4 Jul 2018

Why children lie and how to deal with it: Psychologist Penny van Burgen

From Afternoons, 1:19 pm on 4 July 2018

Most people lie, but we teach our children that lying isn't good. Psychologist Penny Van Bergen explains all about how children's lies are really a good thing, and how best to handle it.

Did you draw on the wall?

Did you draw on the wall? Photo: Pixabay

A senior lecturer in educational psychology at Macquarie Univeristy, Dr Van Bergen has co-authored a new article looking at the why kids lie and whether it's normal.

Most people lie. Whether to get out of an unpleasant task, or to save someone embarrassment, to the bigger, more concerning stuff. 

But most of us teach our children that lying isn't good, so when you start catching them in lies, (and let's be honest, it's pretty easy to) should you be worried?

She says lying usually starts between maybe two-and-half and four years of age.

"There's this thing called theory of mind that children develop at around age three ... it's that awareness that other people will have different beliefs and emotions and desires to each other.

"Before that age children actually think that whatever's in their mind, they think that's what everybody else thinks as well."

She says it's actually a really great thing for kids.

"It underpins things like empathy and cooperation, so when young children start to lie we can actually see it as a developmental milestone."

That ability and understanding continues to develop along with their moral compass, she says.

"They become better at keeping track of the details that they need to maintain in their mind and remembering those details as they go, but they also change the way in which they lie.

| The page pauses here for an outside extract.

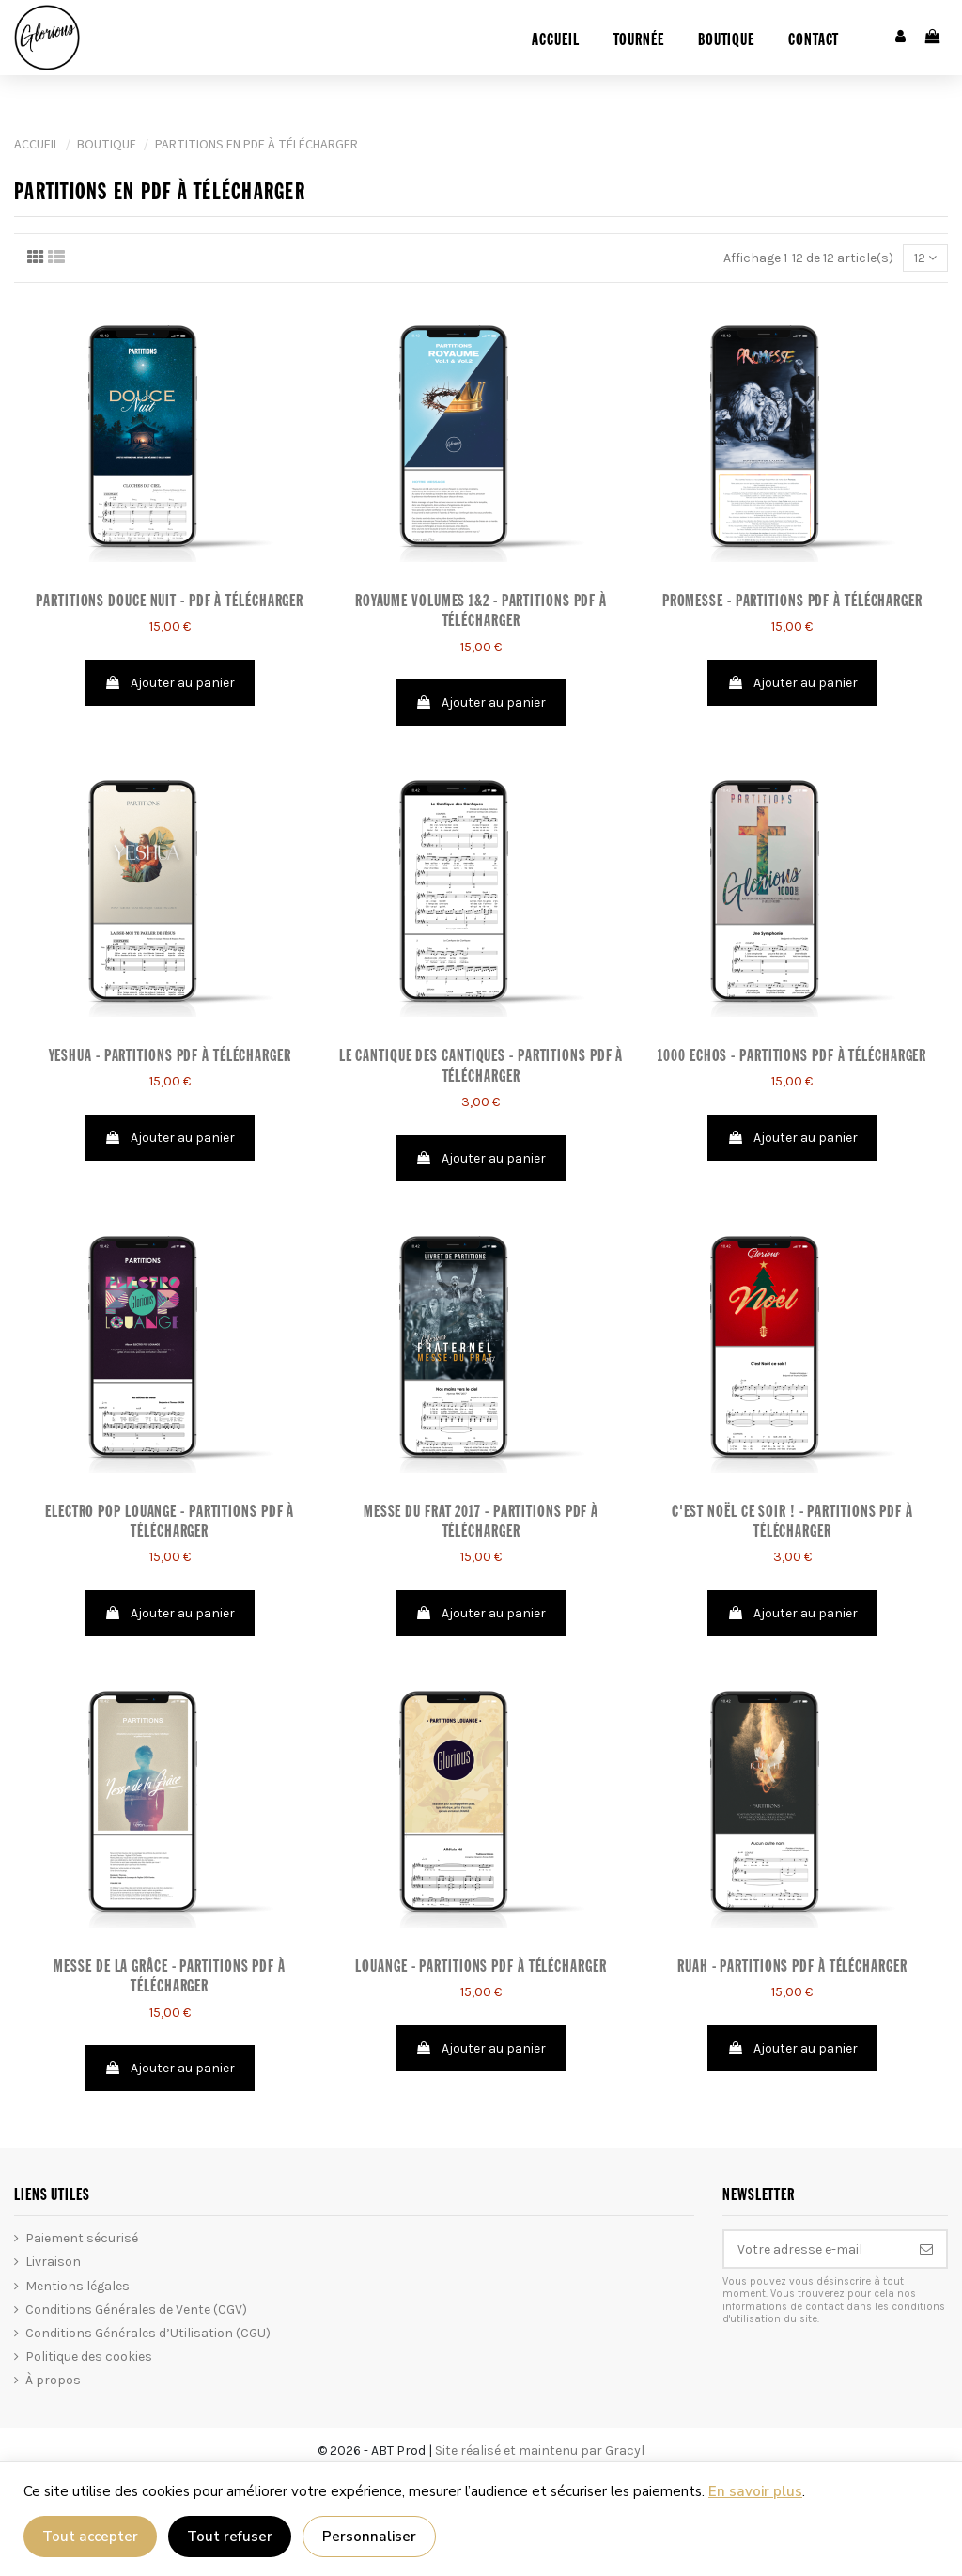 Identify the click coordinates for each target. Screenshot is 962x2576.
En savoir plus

"As children get older they start to distinguish between different kinds of lies so they start to see white lies as being OK, but lies to harm somebody or to hurt somebody is not OK.

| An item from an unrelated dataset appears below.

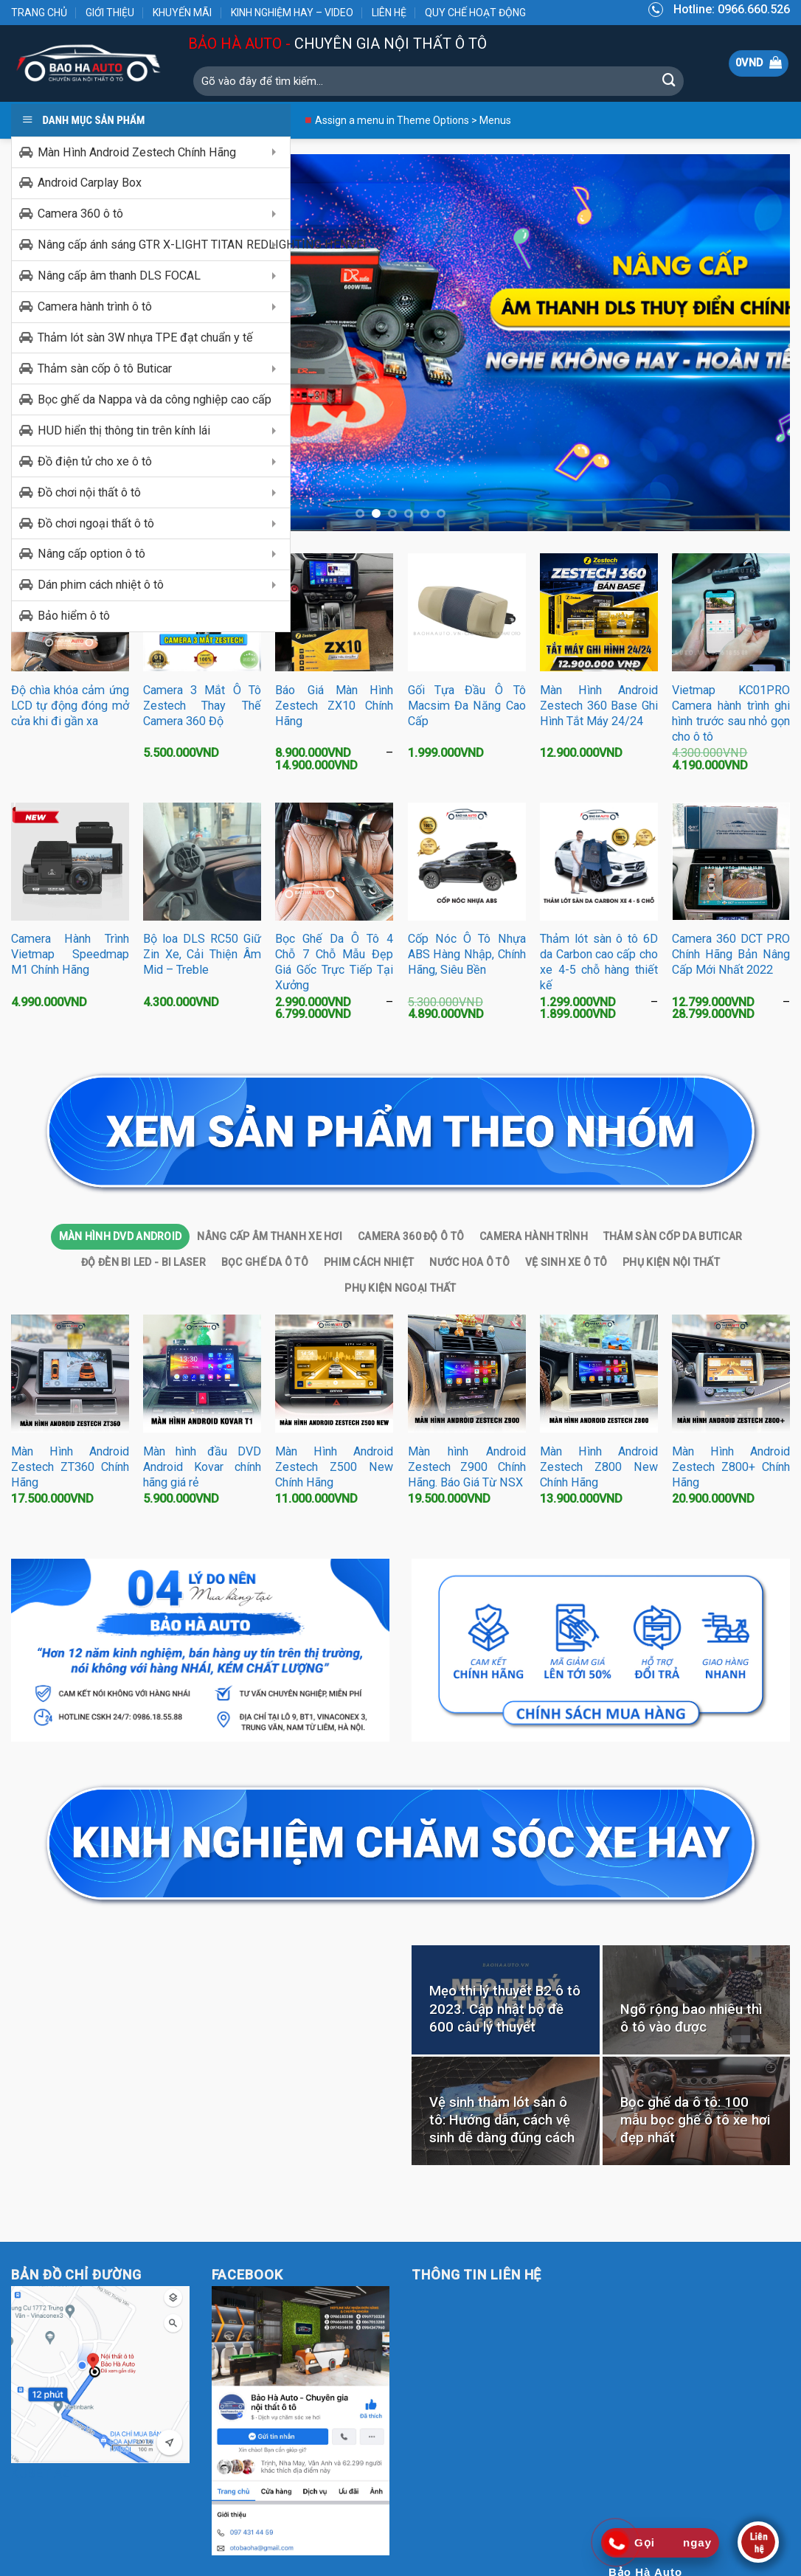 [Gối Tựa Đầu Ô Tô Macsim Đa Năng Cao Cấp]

"As they move to adolescence they see information that's personal and about themselves as sort of being their own information, and so it's more OK to lie about that information,

"Things like friends, alcohol and drug use, so things that they think can be personal to them."

She says it's important for parents, teachers and caregivers to think about how they react to discovering children in a lie, as swift punishment can often have the opposite of its intended effect.

"If you're very, very hard on somebody for doing the wrong thing including lying, actually children who experience that kind of discipline actually turn out to be better liars.

"Use appropriate reprimands, appropriate dialogue when somebody's doing the wrong thing:

"To talk about what's happening, why it's not okay and where we should go from here as opposed to very swift and harsh punishment."

It is also important to be aware of the reasons for the lying. While usually it is harmless, it can be a sign of something more concerning, she says.

"If you're worried that it's becoming clustered with other antisocial behaviours then it's worth talking to a GP or a psychologist, but for the most part it's developmentally normal.

"Ditto if the lying might be masking something else that's happening, so if the child is starting to feel ashamed that they're feeling anxious about something … or if they're being bullied they may lie to cover that up."

She also noted that it was important to be aware of the truth, which is so well known for being stranger than fiction.

"There are those times when the child is telling the truth, even if you think they're not."